The ABC’s of Eating would be a great title for an education course that addresses all of the food groups, the benefits and detriments of those groups and how to ascertain what our individual needs are from each category.

That doesn’t seem like such a difficult concept, but do you see any class being taught that addresses those issues? No, and more than likely you won’t. Because our society doesn’t feel like it is an issue that should be addressed by our education system.

eating

Let me put this proposition before you, however. Has there always been an evident need to learn to drive? No, driving wasn’t around until the turn of the 20th century. Driving is included in the education system, and taught as a matter of course each year. The need to be educated in the ability to drive is relatively new, and is not one of the “old world” school topics, but it’s included because a need developed.

Education about our eating is a need that has developed over the last 30 years, and has now reached epidemic portions. Advertisements about our eating choices are driven by the need to make a profit. The commercials our children are watching have nothing to do with their real nutritional needs, or the foods that actually are good for them to consume. Here is where the educational process should bridge the gap. Just as our education system teaches our children how to count, read, and write, they should teach them about their eating habits. We educate our children because knowledge is power. It provides them with the power they need to make good decisions, acquire jobs, create new products and processes, and to live out their lives as they see fit. Shouldn’t they also have a basic knowledge of how to utilize the food resources around them?

Teaching and educating about the basics of the food groups, how they work with your body, the metabolic process of digesting those foods, how the body uses and stores energy, and how to keep all those processes working at optimal levels is as important as understanding the algebraic theorems and how they apply to our ability to perform mathematically. Determining just where in the education realm that such a class would fit is another matter. Members of the educational system will probably tell you that it simply isn’t a matter of concern for the school system, that it is an issue best addressed at home. But how can it be addressed at home, if the person at home has no knowledge to impart? We don’t just acquire the knowledge needed for intelligent food consumption with the birth of our children.

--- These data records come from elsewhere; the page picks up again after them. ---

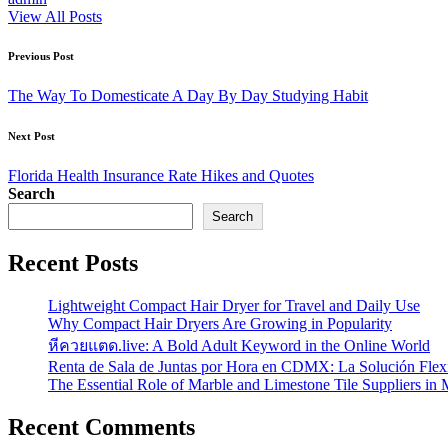
View All Posts
Post
Previous Post
navigation
The Way To Domesticate A Day By Day Studying Habit
Next Post
Florida Health Insurance Rate Hikes and Quotes
Search
Search
Recent Posts
Lightweight Compact Hair Dryer for Travel and Daily Use
Why Compact Hair Dryers Are Growing in Popularity
หีควยแตด.live: A Bold Adult Keyword in the Online World
Renta de Sala de Juntas por Hora en CDMX: La Solución Flexi
The Essential Role of Marble and Limestone Tile Suppliers in
Recent Comments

The basic food groups and what foods fall into each category is a topic lightly addressed during the health classes taught at our middle schools. But what about the metabolic process of digesting those foods, the interaction of the food, the nutrients, and our energy needs? Knowing how to differentiate between what foods will provide both energy, nutrients, and good taste is a learned knowledge. Do you suppose children would continue to stuff something in their mouth if we addressed the consumption of Twinkies in the same way we do dirt?